La Stratégie comporte les 5 objectifs ci-après :

  • Objectif I : La diversité floristique est bien comprise, documentée et reconnue ;
  • Objectif II : La diversité floristique est urgemment et effectivement conservée ;
  • Objectif III : La diversité floristique est utilisée de manière durable et équitable ;
  • Objectif IV : Education et prise de conscience à propos de la diversité floristique, promotion de son rôle dans la gestion durable des moyens de subsistance et son importance pour toute vie sur terre ;
  • Objectif V : Développement des capacités et de l’enthousiasme public nécessaires à la mise en œuvre de la stratégie.

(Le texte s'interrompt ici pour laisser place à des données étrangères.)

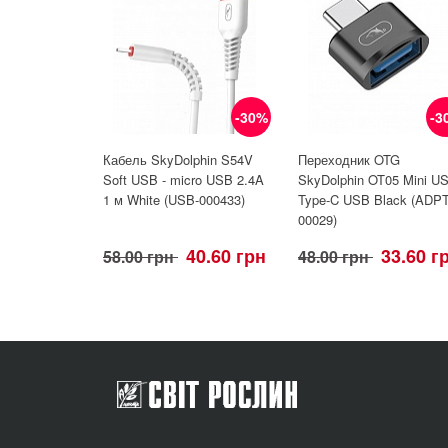
-30%
-3
Кабель SkyDolphin S54V
Переходник OTG
Soft USB - micro USB 2.4A
SkyDolphin OT05 Mini U
1 м White (USB-000433)
Type-C USB Black (ADPT
00029)
40.60 грн
33.60 г
58.00 грн
48.00 грн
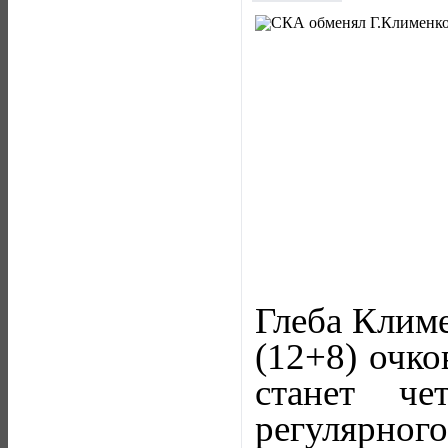
Глеба Климе
(12+8) очко
станет ч
регулярного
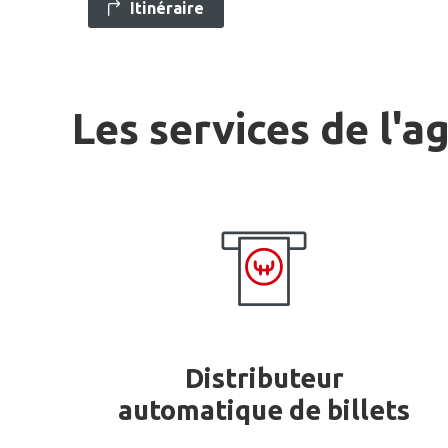
Itinéraire
Les services de l'a
Distributeur
automatique de billets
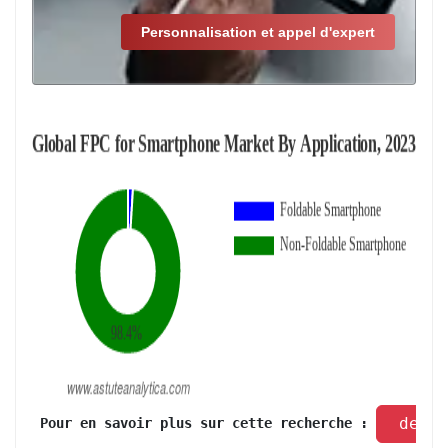
Personnalisation et appel d'expert
 dema
 Pour en savoir plus sur cette recherche :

En ratifiant la Convention sur la Diversité Biologique (CDB) en Juin 1994, le Gouvernement du Cameroun (GoC) a reconnu que la mise en œuvre des dispositions de la convention arrêterait et même renverserait la perte de la biodiversité et la dégradation des écosystèmes pour le bénéfice du Cameroun et du monde d’aujourd’hui et de demain. La conservation de la diversité biologique et l’utilisation durable de ses composantes ne sont pas la responsabilité du seul gouvernement. En impliquant les représentants des différentes catégories de décideurs de la biodiversité dans le développement de la Stratégie Nationale et du Plan d’Action sur la Biodiversité (NBSAP), il était reconnu que chaque Camerounais doit se sentir concerné par la biodiversité et que la mise en œuvre du NBSAP est fondamental pour réussir le développement national et améliorer le bien-être individuel.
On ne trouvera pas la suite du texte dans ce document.